I do not have a medical background, so I would never give medical advice. My only advice would be to do as much reading on the subject as you possible can to become as educated as you can on these subjects.

Statins cause adverse side-effects and are generally not recommended (by progressive clinicians) for women. Statins reduce quality of life in elderly people and cause demise and higher rate of mortality/death. Elderly people fare better without statins. Statins are known to cause and exacerbate Type 2 Diabetes. Statins impede the natural process between Vit D and Cholesterol. Statins reduce CoQ10 throughout the body and in the heart muscle, resulting in more fatigue and muscle pain. Statins cause dementia.

GPs &/or GP Practices receive a financial bonus for each patient they put on statins.

Could be a urinary tract infection causing the changes...especially if you notice any strong odors in the toilet area after she pees.
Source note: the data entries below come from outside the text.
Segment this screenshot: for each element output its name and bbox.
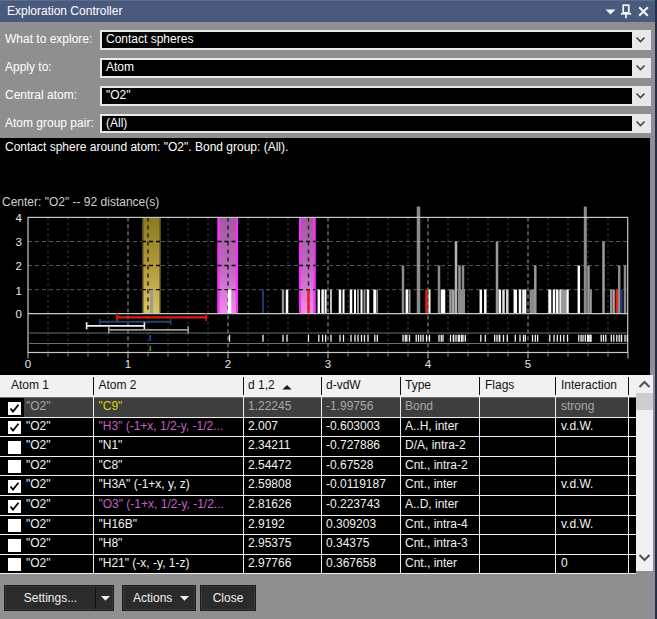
svg-text:0: 0 bbox=[25, 358, 31, 370]
svg-text:4: 4 bbox=[16, 212, 23, 224]
svg-text:1: 1 bbox=[16, 285, 22, 297]
svg-text:4: 4 bbox=[425, 358, 432, 370]
svg-text:5: 5 bbox=[525, 358, 531, 370]
svg-text:0: 0 bbox=[16, 308, 22, 320]
svg-text:3: 3 bbox=[16, 236, 22, 248]
svg-text:2: 2 bbox=[225, 358, 231, 370]
svg-text:2: 2 bbox=[16, 260, 22, 272]
svg-text:1: 1 bbox=[125, 358, 131, 370]
svg-text:3: 3 bbox=[325, 358, 331, 370]
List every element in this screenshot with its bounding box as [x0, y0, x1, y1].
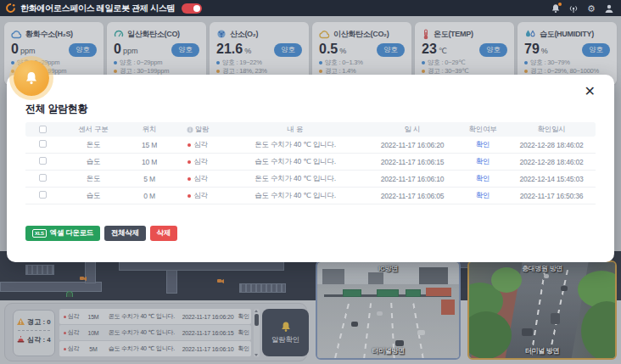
critical-dot: [187, 143, 191, 147]
row-checkbox[interactable]: [39, 191, 47, 199]
bell-icon: [24, 70, 39, 86]
confirm-link[interactable]: 확인: [458, 157, 507, 167]
info-icon: [187, 126, 193, 133]
alarm-history-modal: ✕ 전체 알람현황 센서 구분 위치 알람 내 용 일 시 확인여부 확인일시 …: [7, 75, 614, 262]
row-checkbox[interactable]: [39, 157, 47, 165]
table-row: 습도 0 M 심각 습도 수치가 40 ℃ 입니다. 2022-11-17 16…: [25, 188, 596, 204]
xls-icon: XLS: [32, 229, 47, 238]
close-icon[interactable]: ✕: [585, 85, 596, 98]
modal-title: 전체 알람현황: [25, 102, 87, 116]
delete-all-button[interactable]: 전체삭제: [104, 226, 146, 241]
notification-bell-icon[interactable]: [551, 3, 561, 14]
toggle-knob: [193, 5, 200, 12]
select-all-checkbox[interactable]: [39, 126, 47, 133]
table-row: 습도 10 M 심각 습도 수치가 40 ℃ 입니다. 2022-11-17 1…: [25, 154, 596, 171]
confirm-link[interactable]: 확인: [458, 191, 507, 201]
row-checkbox[interactable]: [39, 174, 47, 182]
critical-dot: [187, 194, 191, 198]
top-header: 한화에어로스페이스 레일로봇 관제 시스템 ⚙: [0, 0, 621, 16]
alarm-bell-fab[interactable]: [14, 60, 49, 96]
row-checkbox[interactable]: [39, 140, 47, 148]
delete-button[interactable]: 삭제: [150, 226, 177, 241]
confirm-link[interactable]: 확인: [458, 174, 507, 184]
notification-dot: [558, 3, 562, 6]
excel-download-button[interactable]: XLS 엑셀 다운로드: [25, 226, 100, 241]
app-title: 한화에어로스페이스 레일로봇 관제 시스템: [20, 3, 175, 14]
table-row: 온도 5 M 심각 온도 수치가 40 ℃ 입니다. 2022-11-17 16…: [25, 171, 596, 188]
alarm-table: 센서 구분 위치 알람 내 용 일 시 확인여부 확인일시 온도 15 M 심각…: [25, 122, 596, 204]
settings-gear-icon[interactable]: ⚙: [586, 3, 596, 14]
critical-dot: [187, 177, 191, 181]
critical-dot: [187, 160, 191, 164]
table-row: 온도 15 M 심각 온도 수치가 40 ℃ 입니다. 2022-11-17 1…: [25, 137, 596, 154]
confirm-link[interactable]: 확인: [458, 140, 507, 150]
signal-icon[interactable]: [568, 3, 579, 14]
table-header-row: 센서 구분 위치 알람 내 용 일 시 확인여부 확인일시: [25, 122, 596, 137]
user-icon[interactable]: [604, 3, 614, 14]
system-toggle[interactable]: [182, 3, 202, 14]
app-logo-icon: [5, 3, 16, 14]
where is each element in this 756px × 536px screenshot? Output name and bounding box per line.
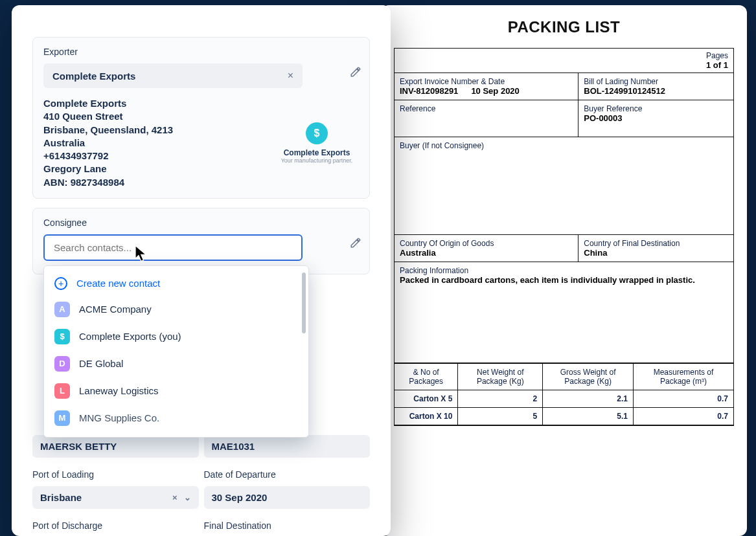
final-destination-label: Final Destination — [204, 515, 371, 536]
buyer-cell: Buyer (If not Consignee) — [395, 137, 733, 234]
shipping-section: MAERSK BETTY MAE1031 Port of Loading Bri… — [25, 435, 378, 536]
th-packages: & No of Packages — [395, 364, 458, 390]
th-gross: Gross Weight of Package (Kg) — [543, 364, 634, 390]
exporter-select[interactable]: Complete Exports × — [43, 63, 303, 88]
form-panel: Exporter Complete Exports × Complete Exp… — [12, 5, 391, 536]
destination-cell: Country of Final Destination China — [578, 235, 733, 262]
chevron-down-icon[interactable]: ⌄ — [184, 493, 191, 502]
contact-avatar: D — [54, 356, 70, 372]
document-preview: PACKING LIST Pages 1 of 1 Export Invoice… — [381, 5, 747, 536]
contact-avatar: A — [54, 302, 70, 317]
exporter-card: Exporter Complete Exports × Complete Exp… — [32, 37, 370, 199]
contact-avatar: $ — [54, 329, 70, 344]
table-row: Carton X 10 5 5.1 0.7 — [395, 408, 733, 425]
reference-cell: Reference — [395, 100, 578, 137]
port-loading-field[interactable]: Brisbane ×⌄ — [32, 486, 199, 509]
vessel-field[interactable]: MAERSK BETTY — [32, 435, 199, 458]
exporter-address: Complete Exports 410 Queen Street Brisba… — [43, 97, 173, 189]
packages-table: & No of Packages Net Weight of Package (… — [395, 363, 733, 425]
consignee-label: Consignee — [43, 218, 359, 228]
contact-option[interactable]: $ Complete Exports (you) — [44, 323, 308, 350]
create-contact-item[interactable]: + Create new contact — [44, 271, 308, 296]
contact-option[interactable]: A ACME Company — [44, 296, 308, 323]
edit-icon[interactable] — [350, 66, 361, 80]
clear-icon[interactable]: × — [288, 70, 293, 82]
consignee-card: Consignee + Create new contact A ACME Co… — [32, 208, 370, 274]
bol-cell: Bill of Lading Number BOL-1249910124512 — [578, 73, 733, 100]
buyer-ref-cell: Buyer Reference PO-00003 — [578, 100, 733, 137]
exporter-logo: $ Complete Exports Your manufacturing pa… — [275, 122, 359, 164]
port-loading-label: Port of Loading — [32, 464, 199, 486]
contact-dropdown: + Create new contact A ACME Company $ Co… — [43, 265, 309, 438]
plus-icon: + — [54, 277, 67, 290]
contact-option[interactable]: L Laneway Logistics — [44, 377, 308, 405]
packing-info-cell: Packing Information Packed in cardboard … — [395, 262, 733, 363]
clear-icon[interactable]: × — [172, 493, 178, 502]
scrollbar[interactable] — [302, 273, 306, 333]
contact-avatar: M — [54, 410, 70, 426]
document-title: PACKING LIST — [394, 18, 734, 36]
pages-cell: Pages 1 of 1 — [395, 49, 733, 73]
th-meas: Measurements of Package (m³) — [634, 364, 733, 390]
contact-option[interactable]: D DE Global — [44, 350, 308, 377]
date-departure-field[interactable]: 30 Sep 2020 — [204, 486, 371, 509]
th-net: Net Weight of Package (Kg) — [458, 364, 543, 390]
contact-option[interactable]: M MNG Supplies Co. — [44, 405, 308, 432]
invoice-cell: Export Invoice Number & Date INV-8120982… — [395, 73, 578, 100]
logo-icon: $ — [306, 122, 328, 144]
date-departure-label: Date of Departure — [204, 464, 371, 486]
exporter-value: Complete Exports — [52, 71, 135, 82]
origin-cell: Country Of Origin of Goods Australia — [395, 235, 578, 262]
table-row: Carton X 5 2 2.1 0.7 — [395, 390, 733, 408]
consignee-search-input[interactable] — [43, 234, 303, 261]
port-discharge-label: Port of Discharge — [32, 515, 199, 536]
contact-avatar: L — [54, 383, 70, 399]
cursor-icon — [133, 244, 150, 266]
voyage-field[interactable]: MAE1031 — [204, 435, 371, 458]
edit-icon[interactable] — [350, 237, 361, 251]
exporter-label: Exporter — [43, 47, 359, 57]
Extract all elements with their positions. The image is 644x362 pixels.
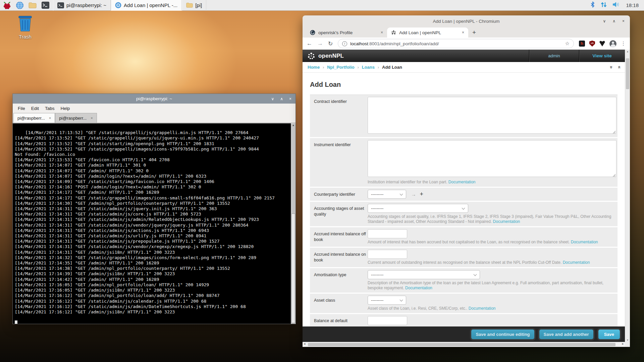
tab-close-icon[interactable]: × [462, 30, 464, 35]
address-bar[interactable]: i localhost:8001/admin/npl_portfolio/loa… [338, 39, 574, 48]
taskbar-window-terminal[interactable]: pi@raspberrypi: ~ [53, 0, 111, 11]
privacy-badger-icon[interactable] [599, 41, 605, 47]
tab-close-icon[interactable]: × [91, 116, 93, 120]
bookmark-star-icon[interactable]: ☆ [565, 41, 570, 47]
menu-help[interactable]: Help [58, 106, 73, 111]
terminal-output-area[interactable]: [14/Mar/2021 17:13:52] "GET /static/grap… [13, 123, 296, 324]
tab-close-icon[interactable]: × [49, 116, 51, 120]
browser-close-icon[interactable]: × [622, 19, 625, 23]
form-row-contract-identifier: Contract identifier [310, 95, 618, 138]
brand-name: openNPL [318, 53, 344, 59]
goto-related-icon[interactable]: → [411, 191, 416, 197]
resize-grip-icon[interactable] [612, 174, 615, 177]
scroll-up-icon[interactable]: ▲ [625, 50, 630, 53]
documentation-link[interactable]: Documentation [563, 260, 590, 265]
terminal-cursor [15, 320, 17, 324]
balance-at-default-input[interactable] [368, 316, 407, 325]
page-horizontal-scrollbar[interactable]: ◀ ▶ [303, 342, 625, 347]
expand-all-icon[interactable]: » [615, 66, 621, 68]
menu-tabs[interactable]: Tabs [42, 106, 58, 111]
form-main: Add Loan Contract identifier Instrument … [303, 73, 625, 328]
amortisation-type-select[interactable]: --------- [368, 270, 480, 279]
ublock-origin-icon[interactable]: ub [589, 41, 595, 47]
file-manager-launcher-icon[interactable] [28, 1, 37, 10]
back-icon[interactable]: ← [307, 40, 312, 47]
scroll-right-icon[interactable]: ▶ [622, 343, 624, 345]
documentation-link[interactable]: Documentation [469, 306, 496, 311]
horizontal-scrollbar-thumb[interactable] [308, 343, 615, 346]
save-button[interactable]: Save [598, 329, 620, 339]
terminal-tab-label: pi@raspberr... [59, 116, 87, 121]
documentation-link[interactable]: Documentation [448, 180, 476, 184]
asset-class-select[interactable]: --------- [368, 296, 406, 305]
taskbar-window-filemanager[interactable]: [pi] [182, 0, 206, 11]
site-header: openNPL admin View site [303, 50, 625, 62]
terminal-tab-1[interactable]: pi@raspberr... × [13, 113, 55, 123]
menu-file[interactable]: File [15, 106, 28, 111]
scroll-down-icon[interactable]: ▼ [625, 339, 630, 341]
browser-maximize-icon[interactable]: ∧ [612, 19, 615, 23]
tab-close-icon[interactable]: × [381, 30, 383, 35]
breadcrumb-npl-portfolio[interactable]: Npl_Portfolio [327, 65, 355, 70]
new-tab-button[interactable]: + [468, 29, 480, 38]
page-vertical-scrollbar[interactable]: ▲ ▼ [625, 50, 630, 342]
chevron-down-icon [400, 192, 403, 196]
terminal-window-title: pi@raspberrypi: ~ [13, 96, 296, 101]
form-submit-bar: Save and continue editing Save and add a… [303, 326, 625, 342]
forward-icon[interactable]: → [317, 40, 323, 47]
raspberry-menu-icon[interactable] [3, 1, 11, 10]
header-view-site-link[interactable]: View site [579, 50, 625, 62]
counterparty-identifier-select[interactable]: --------- [368, 190, 406, 199]
form-row-accrued-interest-off-book: Accrued interest balance off book Amount… [310, 227, 618, 248]
menu-edit[interactable]: Edit [28, 106, 42, 111]
documentation-link[interactable]: Documentation [405, 286, 432, 290]
contract-identifier-textarea[interactable] [368, 97, 616, 134]
scroll-up-icon[interactable]: ▲ [291, 124, 296, 127]
bluetooth-icon[interactable] [590, 1, 595, 9]
terminal-window: pi@raspberrypi: ~ ∨ ∧ × File Edit Tabs H… [12, 94, 296, 324]
brand[interactable]: openNPL [303, 52, 529, 60]
terminal-minimize-icon[interactable]: ∨ [271, 97, 274, 101]
opennpl-page: openNPL admin View site Home › Npl_Portf… [303, 50, 625, 342]
taskbar-window-chromium[interactable]: Add Loan | openNPL -... [111, 0, 182, 11]
instrument-identifier-textarea[interactable] [368, 140, 616, 177]
volume-icon[interactable] [612, 2, 621, 9]
save-and-continue-button[interactable]: Save and continue editing [471, 329, 534, 339]
https-everywhere-icon[interactable]: h [579, 41, 585, 47]
chevron-down-icon [474, 273, 477, 276]
terminal-close-icon[interactable]: × [289, 97, 291, 101]
browser-minimize-icon[interactable]: ∨ [603, 19, 606, 23]
save-and-add-another-button[interactable]: Save and add another [539, 329, 593, 339]
collapse-all-icon[interactable]: » [609, 66, 614, 68]
browser-titlebar[interactable]: Add Loan | openNPL - Chromium ∨ ∧ × [303, 15, 630, 27]
breadcrumb-loans[interactable]: Loans [362, 65, 375, 70]
network-updown-icon[interactable] [600, 2, 607, 9]
documentation-link[interactable]: Documentation [571, 240, 598, 244]
vertical-scrollbar-thumb[interactable] [626, 58, 629, 89]
terminal-scrollbar[interactable]: ▲ [291, 123, 296, 324]
page-info-icon[interactable]: i [342, 41, 347, 46]
scroll-left-icon[interactable]: ◀ [304, 343, 305, 345]
profile-avatar-icon[interactable] [609, 40, 616, 47]
browser-menu-icon[interactable]: ⋮ [621, 41, 626, 47]
terminal-launcher-icon[interactable] [41, 1, 50, 10]
terminal-maximize-icon[interactable]: ∧ [280, 97, 283, 101]
browser-tab-profile[interactable]: openrisk's Profile × [306, 27, 387, 38]
trash-desktop-icon[interactable]: Trash [12, 15, 38, 40]
accrued-interest-on-book-input[interactable] [368, 250, 407, 259]
terminal-scrollbar-thumb[interactable] [291, 214, 295, 323]
documentation-link[interactable]: Documentation [493, 219, 520, 224]
trash-label: Trash [12, 34, 38, 40]
terminal-tab-2[interactable]: pi@raspberr... × [55, 113, 97, 123]
breadcrumb-home[interactable]: Home [308, 65, 320, 70]
accounting-stages-select[interactable]: --------- [368, 204, 468, 213]
field-label: Contract identifier [314, 97, 368, 135]
web-browser-launcher-icon[interactable] [15, 1, 24, 10]
resize-grip-icon[interactable] [612, 130, 615, 133]
terminal-titlebar[interactable]: pi@raspberrypi: ~ ∨ ∧ × [13, 94, 296, 104]
add-related-icon[interactable]: + [420, 191, 423, 198]
accrued-interest-off-book-input[interactable] [368, 229, 407, 238]
reload-icon[interactable]: ↻ [328, 40, 333, 47]
browser-tab-addloan[interactable]: Add Loan | openNPL × [387, 27, 468, 38]
header-admin-link[interactable]: admin [529, 50, 579, 62]
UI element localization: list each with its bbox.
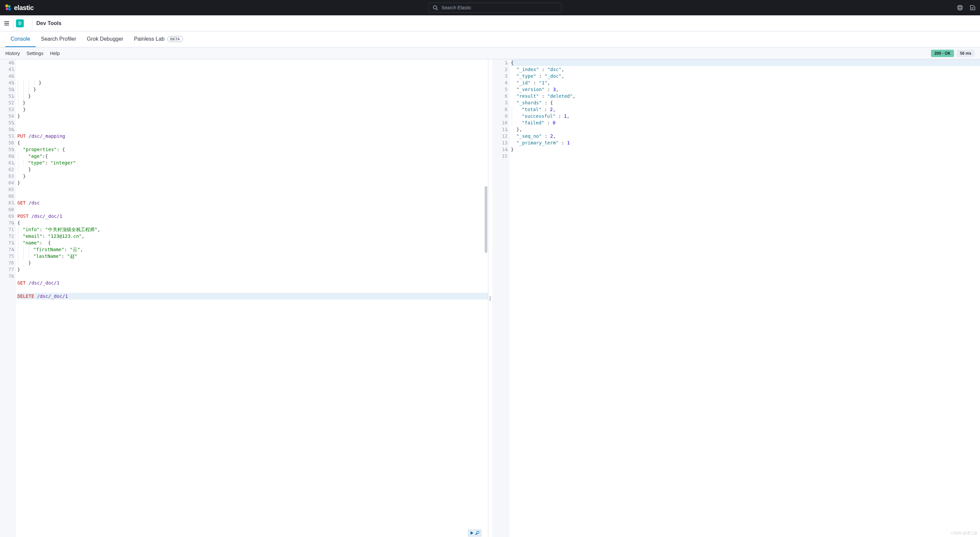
code-line[interactable]: {	[511, 59, 980, 66]
code-line[interactable]	[18, 186, 488, 193]
code-line[interactable]: }	[511, 146, 980, 153]
response-pane: 1▾234567▾891011▾121314▾15 { "_index" : "…	[492, 59, 980, 537]
lifebuoy-icon[interactable]	[957, 4, 963, 11]
code-line[interactable]: {	[18, 139, 488, 146]
watermark: CSDN @渣三娃	[951, 531, 977, 535]
code-line[interactable]	[18, 126, 488, 133]
svg-line-5	[436, 9, 438, 10]
toolbar-right: 200 - OK 56 ms	[931, 50, 975, 57]
newsfeed-icon[interactable]	[969, 4, 976, 11]
elastic-logo[interactable]: elastic	[4, 4, 33, 12]
code-line[interactable]: DELETE /dsc/_doc/1	[18, 293, 488, 300]
global-header: elastic Search Elastic	[0, 0, 980, 15]
svg-point-4	[433, 6, 437, 9]
wrench-icon[interactable]	[475, 531, 480, 535]
tab-console[interactable]: Console	[5, 31, 36, 47]
console-panes: 46▾47▾48▾49▾50▾51▾52535455▾56▾57▾5859▾60…	[0, 59, 980, 537]
svg-line-8	[958, 6, 959, 7]
code-line[interactable]: "_version" : 3,	[511, 86, 980, 93]
pane-resizer[interactable]: ‖	[488, 59, 492, 537]
svg-line-9	[961, 9, 962, 10]
code-line[interactable]: GET /dsc/_doc/1	[18, 279, 488, 286]
code-line[interactable]: }	[18, 113, 488, 120]
code-line[interactable]: {	[18, 220, 488, 226]
status-badge: 200 - OK	[931, 50, 954, 57]
code-line[interactable]: "_index" : "dsc",	[511, 66, 980, 73]
response-gutter: 1▾234567▾891011▾121314▾15	[492, 59, 510, 537]
svg-line-11	[961, 6, 962, 7]
code-line[interactable]: "result" : "deleted",	[511, 93, 980, 99]
svg-point-2	[6, 8, 8, 10]
request-editor[interactable]: }}}} }} PUT /dsc/_mapping{ "properties":…	[16, 59, 488, 537]
code-line[interactable]: }	[18, 266, 488, 273]
code-line[interactable]: "firstName": "云",	[18, 246, 488, 253]
code-line[interactable]	[18, 193, 488, 199]
console-toolbar: HistorySettingsHelp 200 - OK 56 ms	[0, 47, 980, 59]
code-line[interactable]: }	[18, 80, 488, 86]
code-line[interactable]	[18, 206, 488, 213]
code-line[interactable]: }	[18, 180, 488, 186]
header-left: elastic	[4, 4, 33, 12]
code-line[interactable]: "_shards" : {	[511, 99, 980, 106]
code-line[interactable]	[18, 273, 488, 279]
global-search-wrap: Search Elastic	[428, 3, 562, 13]
code-line[interactable]: "failed" : 0	[511, 120, 980, 126]
tab-painless-lab[interactable]: Painless LabBETA	[129, 31, 188, 47]
toolbar-link-settings[interactable]: Settings	[27, 51, 44, 56]
svg-point-7	[959, 7, 961, 9]
breadcrumb-bar: D Dev Tools	[0, 15, 980, 31]
code-line[interactable]: }	[18, 166, 488, 173]
code-line[interactable]: "type": "integer"	[18, 159, 488, 166]
code-line[interactable]: "age":{	[18, 153, 488, 159]
space-selector[interactable]: D	[16, 18, 32, 29]
code-line[interactable]: },	[511, 126, 980, 133]
tab-search-profiler[interactable]: Search Profiler	[36, 31, 82, 47]
code-line[interactable]: }	[18, 86, 488, 93]
svg-point-3	[8, 8, 11, 11]
code-line[interactable]: }	[18, 93, 488, 99]
code-line[interactable]: }	[18, 173, 488, 180]
code-line[interactable]: "successful" : 1,	[511, 113, 980, 120]
code-line[interactable]	[18, 120, 488, 126]
timing-badge: 56 ms	[957, 50, 975, 57]
breadcrumb[interactable]: Dev Tools	[37, 20, 61, 26]
svg-marker-17	[470, 531, 473, 535]
code-line[interactable]: }	[18, 99, 488, 106]
elastic-logo-icon	[4, 4, 12, 12]
nav-toggle[interactable]	[3, 18, 13, 29]
tab-grok-debugger[interactable]: Grok Debugger	[82, 31, 129, 47]
response-viewer[interactable]: { "_index" : "dsc", "_type" : "_doc", "_…	[510, 59, 980, 537]
code-line[interactable]: POST /dsc/_doc/1	[18, 213, 488, 220]
code-line[interactable]: "_id" : "1",	[511, 80, 980, 86]
code-line[interactable]: "_primary_term" : 1	[511, 139, 980, 146]
devtools-tabs: ConsoleSearch ProfilerGrok DebuggerPainl…	[0, 31, 980, 47]
hamburger-icon	[3, 20, 10, 27]
code-line[interactable]: }	[18, 106, 488, 113]
code-line[interactable]: "email": "123@123.cn",	[18, 233, 488, 239]
global-search[interactable]: Search Elastic	[428, 3, 562, 13]
code-line[interactable]: "info": "中关村顶级全栈工程师",	[18, 226, 488, 233]
code-line[interactable]: PUT /dsc/_mapping	[18, 133, 488, 139]
code-line[interactable]: }	[18, 260, 488, 266]
toolbar-left: HistorySettingsHelp	[5, 51, 60, 56]
toolbar-link-history[interactable]: History	[5, 51, 20, 56]
scrollbar[interactable]	[485, 186, 487, 253]
code-line[interactable]: "properties": {	[18, 146, 488, 153]
code-line[interactable]: "lastName": "赵"	[18, 253, 488, 260]
code-line[interactable]: "total" : 2,	[511, 106, 980, 113]
code-line[interactable]	[18, 286, 488, 293]
play-icon[interactable]	[470, 531, 474, 535]
code-line[interactable]: "_seq_no" : 2,	[511, 133, 980, 139]
svg-point-1	[8, 5, 11, 8]
svg-point-0	[5, 4, 8, 7]
toolbar-link-help[interactable]: Help	[50, 51, 60, 56]
request-pane[interactable]: 46▾47▾48▾49▾50▾51▾52535455▾56▾57▾5859▾60…	[0, 59, 488, 537]
code-line[interactable]: GET /dsc	[18, 199, 488, 206]
brand-text: elastic	[14, 4, 33, 12]
code-line[interactable]	[511, 153, 980, 159]
svg-line-10	[958, 9, 959, 10]
request-actions	[468, 530, 481, 536]
code-line[interactable]: "name": {	[18, 239, 488, 246]
code-line[interactable]: "_type" : "_doc",	[511, 73, 980, 80]
header-right	[957, 4, 976, 11]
This happened to my mom Last year.

I don't think so but worth bearing in mind, thank you

I can’t add anything to what’s been said already but I’m so glad she has you to fight her corner. Good luck.

Hi. I can only comment on my symptoms before I was diagnosed with hypothyroidism. I had what’s commonly called 'brain fog' which meant I couldn’t remember things and at work I was making mistakes in written documents as if my brain wasn’t working at all! I knew because I’d look the following day at what I’d written (or not) and be horrified. When I went to see my GP i had so little energy I was slumped i. the chair leaning on his desk supporting my head up with my hands. You often read of patients being diagnosed with depression when they were actually suffering with hypothyroidism. Once I’d been diagnosed and had been taking levothyroxine for a while the brain fog gradually improved.

I hope your Mum gets the help she needs.

Regarding the mention of statins, I remember years ago the nurse at my GP, who was always up on the latest research, stating that she would never take a statin. She said not only would they slowly destroy your brain (which is largely cholesterol), but that they were not developed for or tested on women. That just always stuck with me, since she was a medical professional and someone I had known for years and trusted.

I definitely agree with the others who have mirrored the sentiment that they could cause major issues.

Poor woman no wonder shes depressed, she must be scared too losing memory and a fatty liver but she doesnt even drink, this is scaring me too.